Les inégalités qui démontrent l’apauvrissement du pays
Le chômage aurait diminué…… en fait, il y a deux millions et demi de chômeurs et autant ayant droit à une aide sociale (50 dollars pas mois). Cela fait 5 millions de familles laissées sur le carreau. Autant de personnes en situation de sous-emploi, ce qui fait que la situation du pays n’a guère changée depuis l’arrivée de Kirchner et ce quelques soient les déclarations triomphales qui sont faites régulièrement. La moitié du pays crève toujours la faim.
En fait, les riches sont beaucoup plus riches aujourd’hui et la classe moyenne a tendance à disparaître.
Une étude du CEB, centre d’étude de Buenos Aires, démontre bien ce propos.
Le salaire moyen est passé entre 2001 et 2004 de 934 pesos à 1226 pesos ( en fait de 934 dollars à 400 dollars). Mais si en 2001 il fallait 42,8 salaires pour l’achat d’un appartement de 50 m2, il en faut aujourd’hui 77,7.
Le nombre de travailleurs susceptibles d’obtenir un prêt hypothécaire était de 1,4 million en 2001 et n’est que de 400.000 aujourd’hui.
Dans le même temps, l’année 2004 a vu la vente de projets immobiliers d’appartements de grand luxe en augmentation constante. Des appartements de plusieurs millions de dollars sont vendus sur plan en deux ou 3 jours, avec une liste d’attente impressionnante.
Une meilleure répartition des richesses aurait dû être le souci principal de ce gouvernement.
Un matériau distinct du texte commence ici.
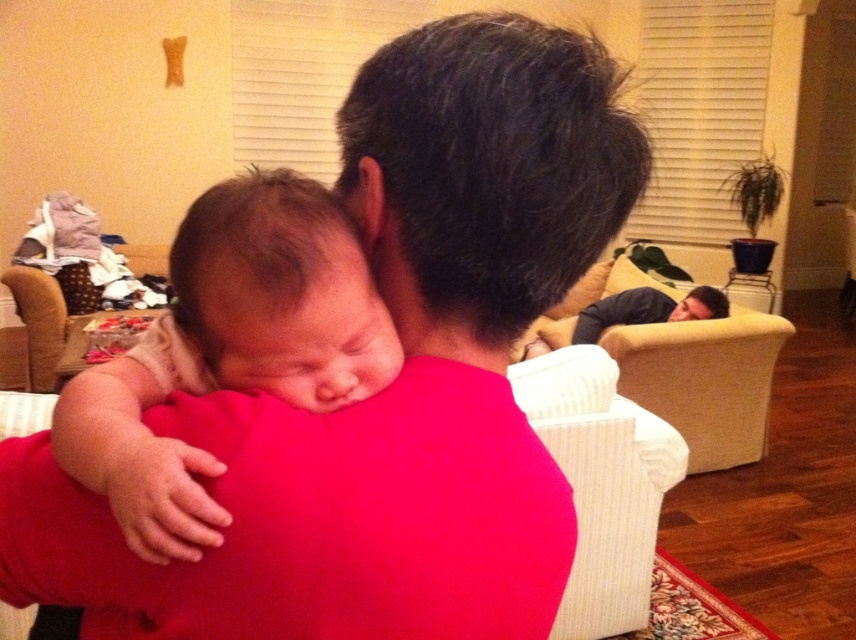 Question: Which point is farther to the camera?

Choices:
 (A) soft beige baby at center
 (B) white textured armchair at lower center

Answer: (B)

Question: Which is farther from the white textured armchair at lower center?

Choices:
 (A) soft beige baby at center
 (B) matte pink shirt at center

Answer: (A)

Question: Does matte pink shirt at center come in front of white textured armchair at lower center?

Choices:
 (A) yes
 (B) no

Answer: (A)

Question: Which point appears farthest from the camera in this image?

Choices:
 (A) (443, 589)
 (B) (236, 305)

Answer: (B)

Question: Does soft beige baby at center have a lesser width compared to white textured armchair at lower center?

Choices:
 (A) yes
 (B) no

Answer: (A)

Question: Can you confirm if matte pink shirt at center is positioned to the left of white textured armchair at lower center?

Choices:
 (A) yes
 (B) no

Answer: (A)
Une éradication de la corruption, son parallèle.
En ce qui concerne la corruption, un dossier volumineux a été remis aux autorités et à la presse par Elisa CARRIO sur le système de corruption de la Province de Santa Cruz qui met directement en cause Monsieur Julio de Vido et le Président. Pour une fois le dossier est complet et bien documenté.
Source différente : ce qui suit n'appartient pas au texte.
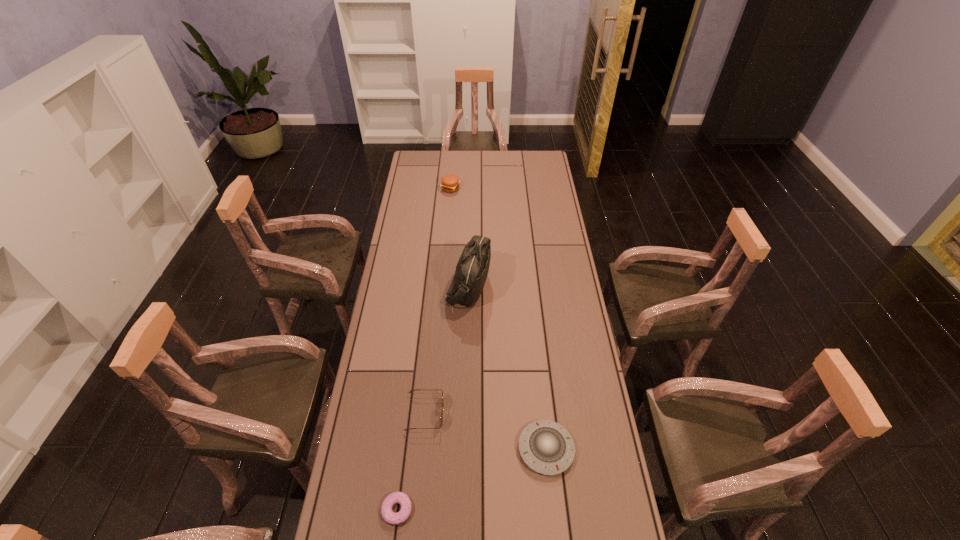 Locate an element on the screen. The width and height of the screenshot is (960, 540). the fourth nearest object is located at coordinates (471, 272).

The width and height of the screenshot is (960, 540). Find the location of `shoulder bag`. shoulder bag is located at coordinates (471, 272).

Where is `the farthest object`? The height and width of the screenshot is (540, 960). the farthest object is located at coordinates (450, 183).

Locate an element on the screen. sunglasses is located at coordinates (441, 417).

The width and height of the screenshot is (960, 540). What are the coordinates of `saucer` in the screenshot? It's located at (546, 447).

Identify the location of the rightmost object. The height and width of the screenshot is (540, 960). (546, 447).

This screenshot has width=960, height=540. Find the location of `doughnut`. doughnut is located at coordinates (390, 517).

This screenshot has width=960, height=540. In order to click on the shortest object in this screenshot , I will do `click(390, 517)`.

At what (x,y) coordinates should I click in order to perform the action: click on vacant space located at the front padded panel of the fourth nearest object. Please return your answer as a coordinate pair (x, y). The image size is (960, 540). Looking at the image, I should click on (528, 284).

The width and height of the screenshot is (960, 540). Find the location of `free space located 0.300m on the right of the hamburger`. free space located 0.300m on the right of the hamburger is located at coordinates (516, 188).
Pratiquement aucun journaliste n’est venu à la conférence de presse organisée pour cette occasion.
Je doute fort qu’on puisse parler de démocratie dans un pays où la presse est muselée et encore moins qu’il puisse avoir des avancées sociales dans un pays où celle-ci ne règne pas et où la corruption est toujours et encore le festin de roi que se réservent les élus.